Our cab driver was the nicest one we have ever had. He was an elderly African-American man, who was accompanied by his wife. We had a very pleasant conversation about the colleges we were going to visit, the attractions we were going to see tomorrow, and what we plan to major in in college. The conversations made the longer than normal cab ride much more enjoyable. 

Mmm. Pizza...
Once we got back to the hotel, we rested a little bit, and then went out to find dinner. We decided to walk around the M street area to find a restaurant. We ended up walking all the way down to the Potomac River, looking at the view and looping back around. We eventually decided to get pizza. We ordered via phone and rode the bus to the pizza place. We then took our pizza back to the hotel to eat.

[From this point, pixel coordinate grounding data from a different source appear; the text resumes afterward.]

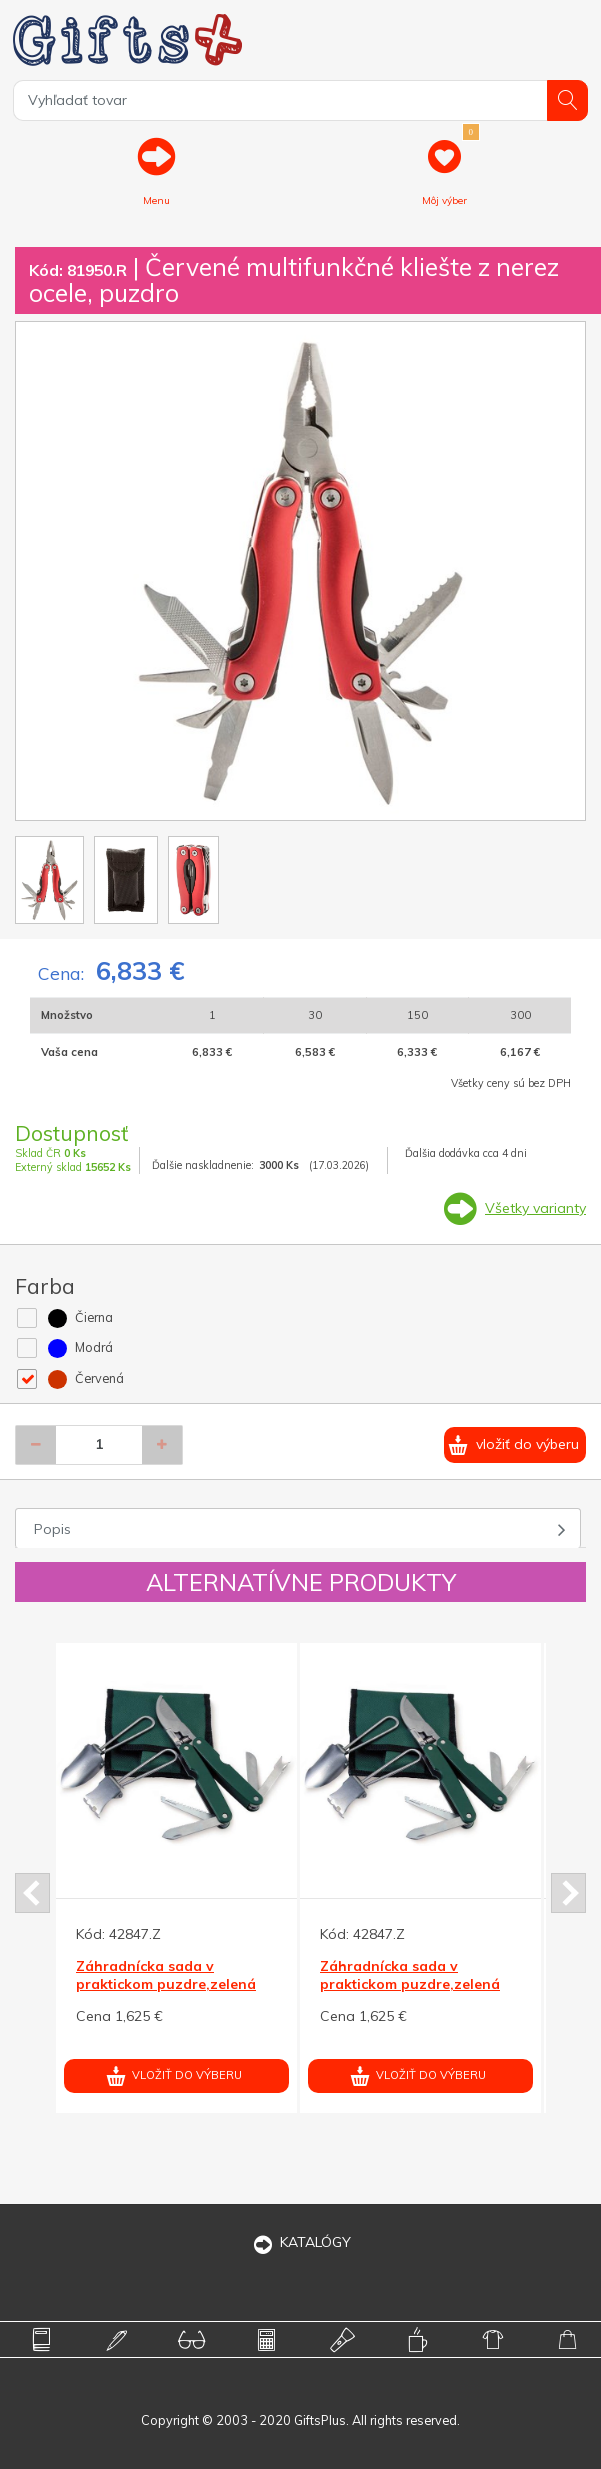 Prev (32, 1893)
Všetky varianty (535, 1208)
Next (568, 1893)
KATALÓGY (301, 2242)
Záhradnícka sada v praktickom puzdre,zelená (166, 1975)
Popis (52, 1529) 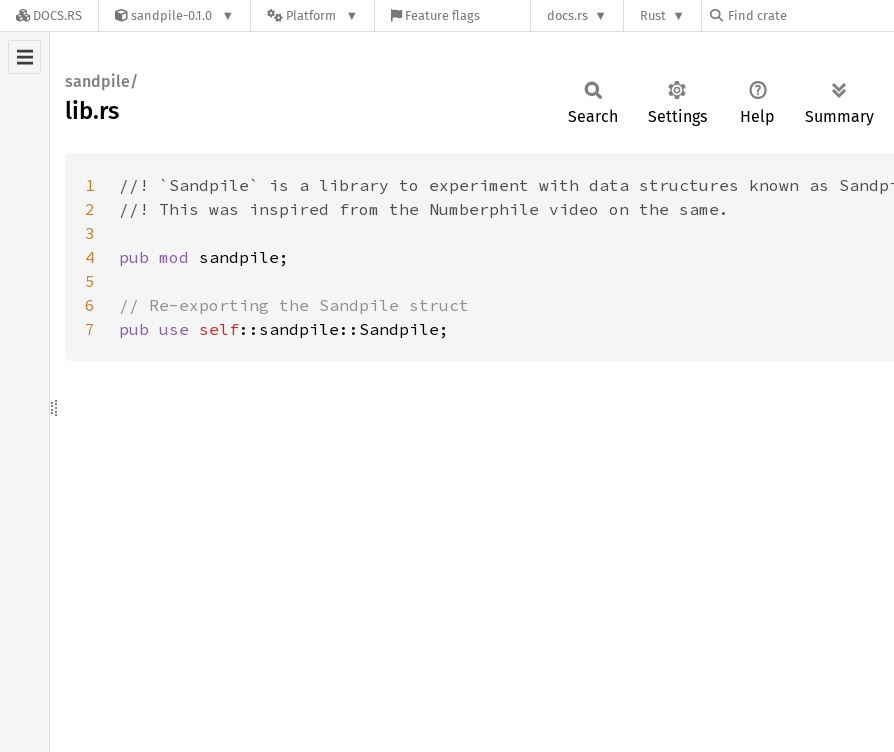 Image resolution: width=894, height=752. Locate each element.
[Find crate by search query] (810, 15)
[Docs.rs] (49, 15)
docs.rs (567, 15)
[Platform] (312, 15)
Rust (653, 15) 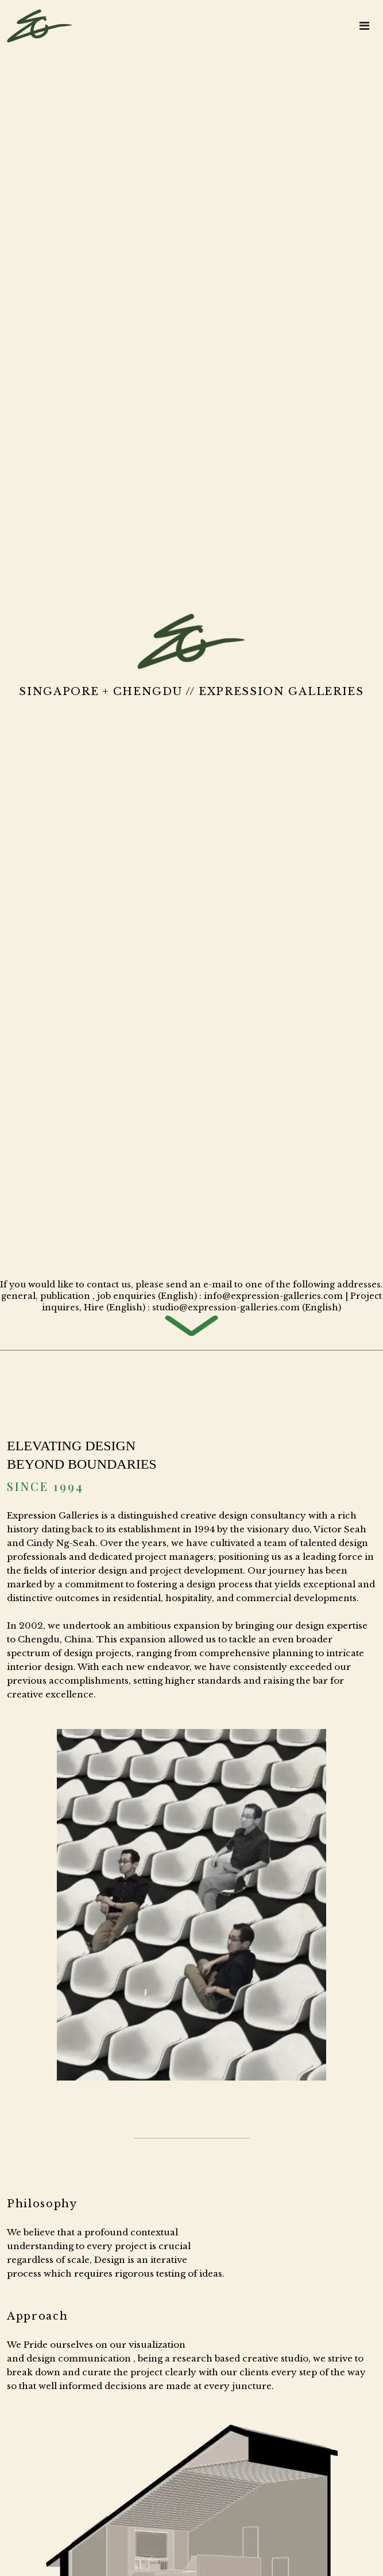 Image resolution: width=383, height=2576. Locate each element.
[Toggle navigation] (364, 26)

Tomorrow we don't have to get up quite as early (we meet in the lobby at 8:30), but we will have a long, busy day ahead of us. Washington, D.C. on the Fourth of July is going to be extremely crowded, but I'm sure we will still have lots of fun! 

1 comment:

  1. Every year we send ILCers to Penn for site visits but even when they write--as you did--that they don’t have the major you want, they still write such glorious things about Penn and how it’s now one of their top choices for applying.

    When you have an elaborate security system, it’s usually the result of something that’s gone bad or gone wrong. But the way that you--and so many others--write about Penn’s security system and how it made you all feel so safe, it negates whatever prompted them to go to such lengths to begin with. That’s so awesome.

    I’m not even going to touch on the ‘blue’ T-shirt you bought that looks so yellow in your photo. What I need to know is if that pizza tasted as good as it looks in your photo. I have to sign off now because my drool is getting all over my keyboard.